Unlimited combines an AI-powered design platform with its own integrated engineering and construction teams, offering fixed-price contracts instead of the traditional cost-plus model. The platform generates and evaluates tens of thousands of design configurations in parallel to surface layouts optimized for cost, safety and performance before ground is ever broken. The result can compress pre-construction timelines from months into weeks. The company reports a recent case where projected capital costs were reduced by more than half through an AI-driven redesign.

View of Unlimited Industries’ platform.

Unlimited Industries

The startup’s leadership team combines heavy-industry credibility and product-engineering chops: Co-founders Jordan Stern and Tara Viswanathan previously founded and scaled a high-growth startup to a nine-figure exit. Unlimited’s manifesto frames its mission in bold terms: infrastructure shouldn’t just maintain; it should inspire. “When it comes time to build, robotics with embodied intelligence will bring that design into reality at massively accelerated speed and with incredible precision,” the company writes on its website.

In our conversation, Modon returned repeatedly to the industry’s inertia with doing business the same old way. “A lot of these people have not had their ChatGPT moment,” he said. “They are looking at workflows that have not changed in decades. They have no priors for what this technology can actually do.” This makes product demonstrations unusually effective. When Unlimited shows an engineering team a multivariate design search that explores tens of thousands of configurations, the reaction is immediate. “It looks like magic to them,” Modon said.

Unlimited’s early customers include young energy technology companies and large industry incumbents that both need projects delivered far faster than existing contractors can support. These buyers care about acceleration more than anything. A data center developer that waits six or nine extra months before breaking ground loses revenue, market share, and power capacity it may never recover. If you’re making a connection between Energy, Data Centers, Unlimited, and Andressen’s role nurturing an ecosystem of AI startups, addressing every niche as quickly as they can be found and matched with a team.
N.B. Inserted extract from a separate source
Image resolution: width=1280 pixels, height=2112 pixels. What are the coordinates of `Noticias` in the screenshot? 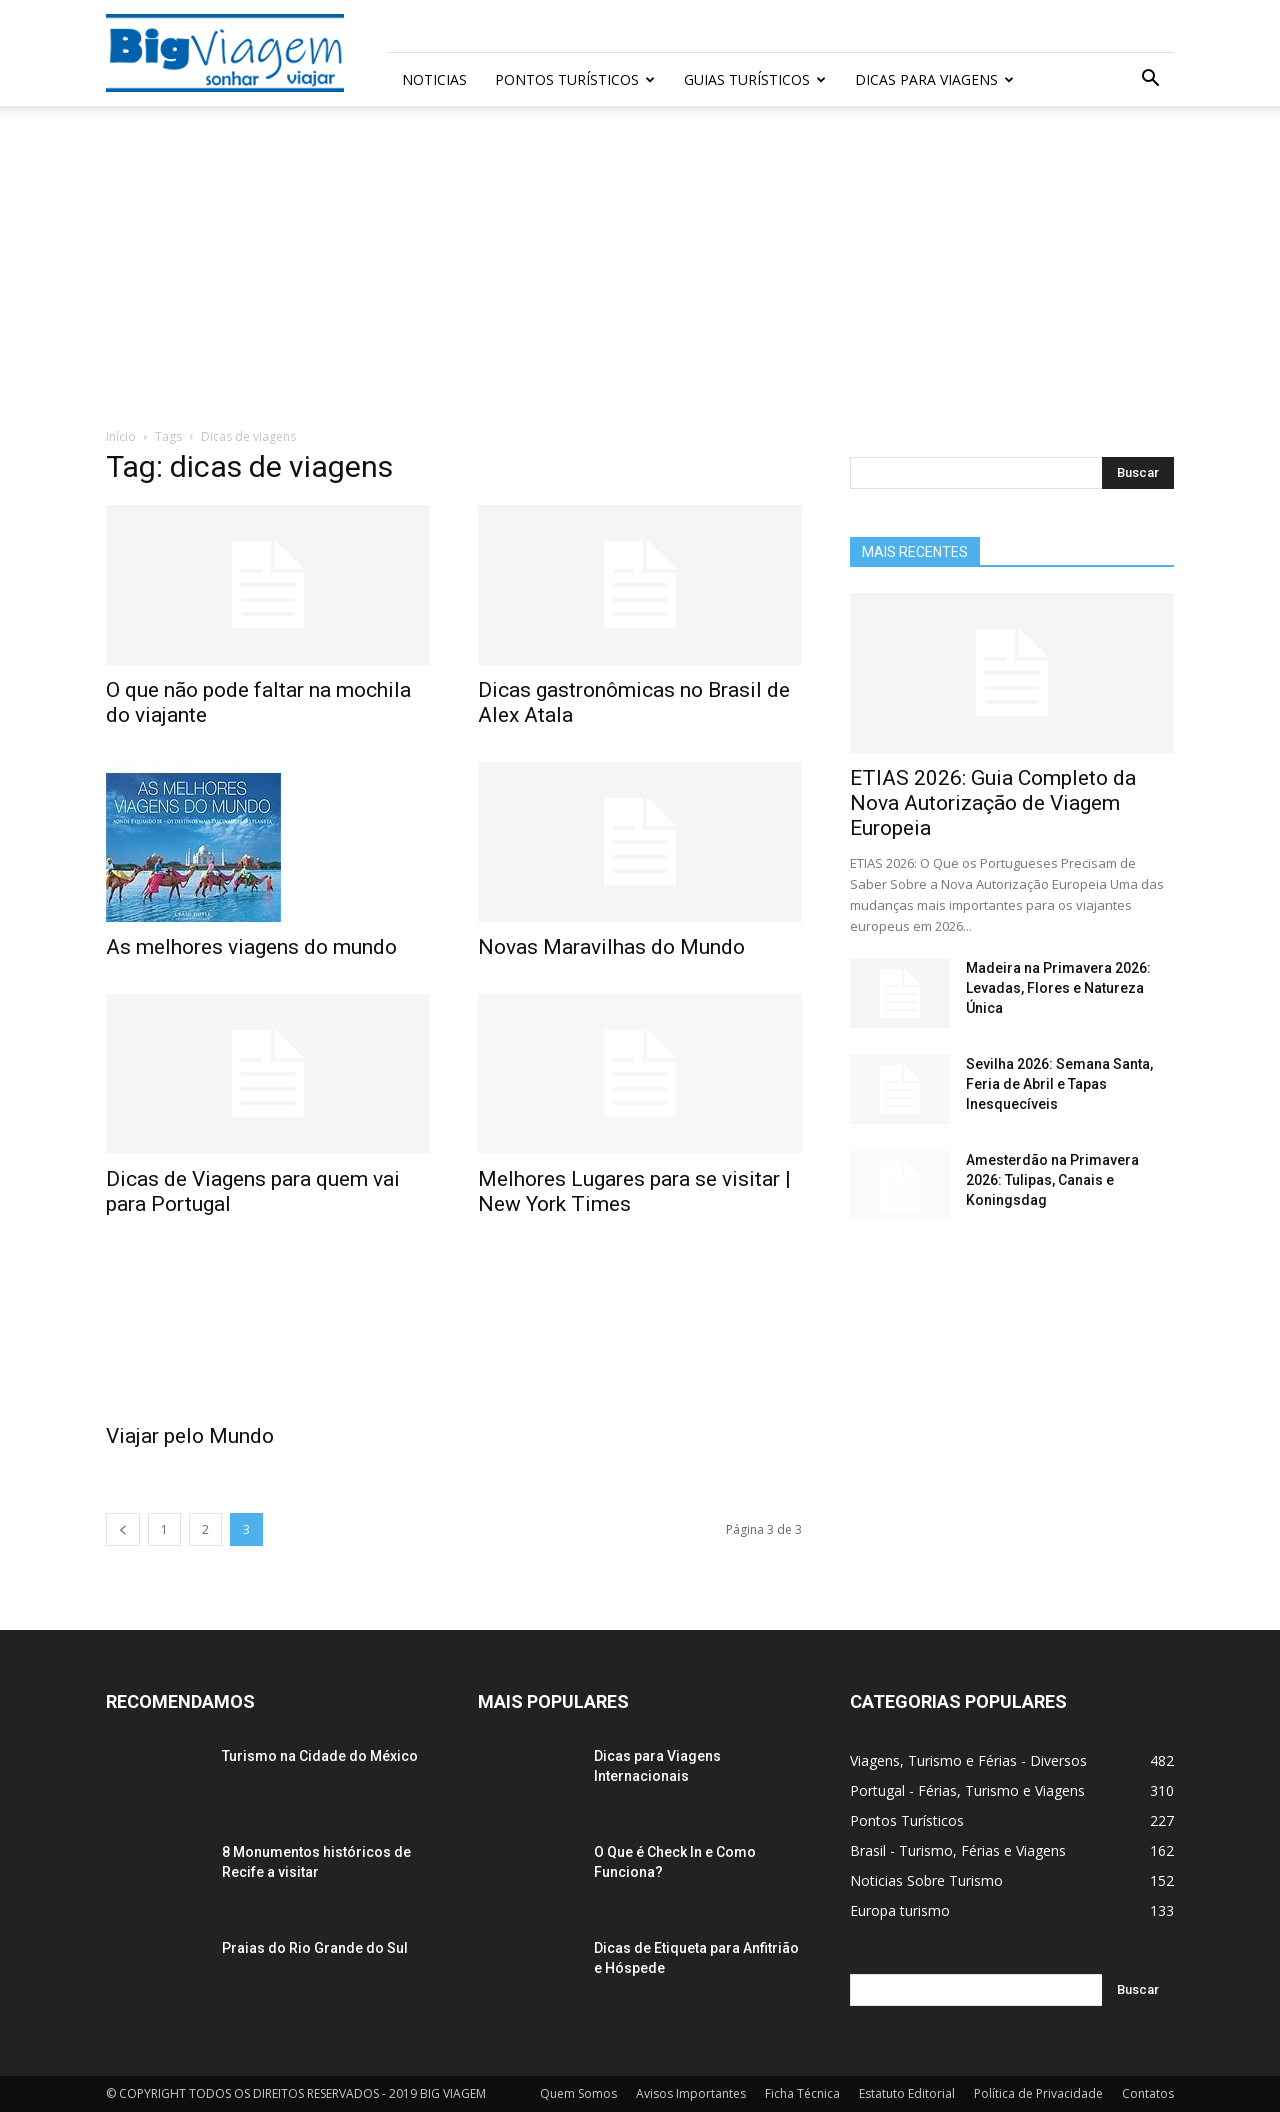 It's located at (434, 79).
Unlimited currently has a handful of live projects across mining, power, and data infrastructure. The total project values range from a quarter to half a billion dollars, with Unlimited’s portion structured as fixed-price work, instead of cumbersome change orders and continual re-pricing that slows the process today. He argues that removing change orders is fundamental. “We do changes all the time,” he said. “That is the point. But we do not let the contract punish the customer for learning. Iteration should be natural, not a revenue event.”

“The engineering and construction industry has remained largely unchanged for decades,” said Katherine Boyle, General Partner at Andreessen Horowitz. “Unlimited’s vertically integrated, AI-first approach represents a paradigm shift, turning design and build into a rapid and continuous optimization problem. This is exactly the kind of innovation needed to restore America’s ability to build ambitious infrastructure at scale.”

The company plans to double or triple its seven-person team over the next three to six months. Most new hires will be multidisciplinary engineers who can work across mechanical, electrical, civil, and process systems using the company’s internal AI tools. The team is concentrated in San Francisco, but construction activity will continue to take place in regions where timelines are achievable. Texas is the current focus.

Modon’s goal is to build enough capacity and product maturity to compete directly with the entrenched engineering and construction incumbents that dominate industrial work. He does not think incremental tools will bend the curve. “We are not trying to give broken incentive structures better software,” he said. “We are trying to earn the right to show there is a different way to build.”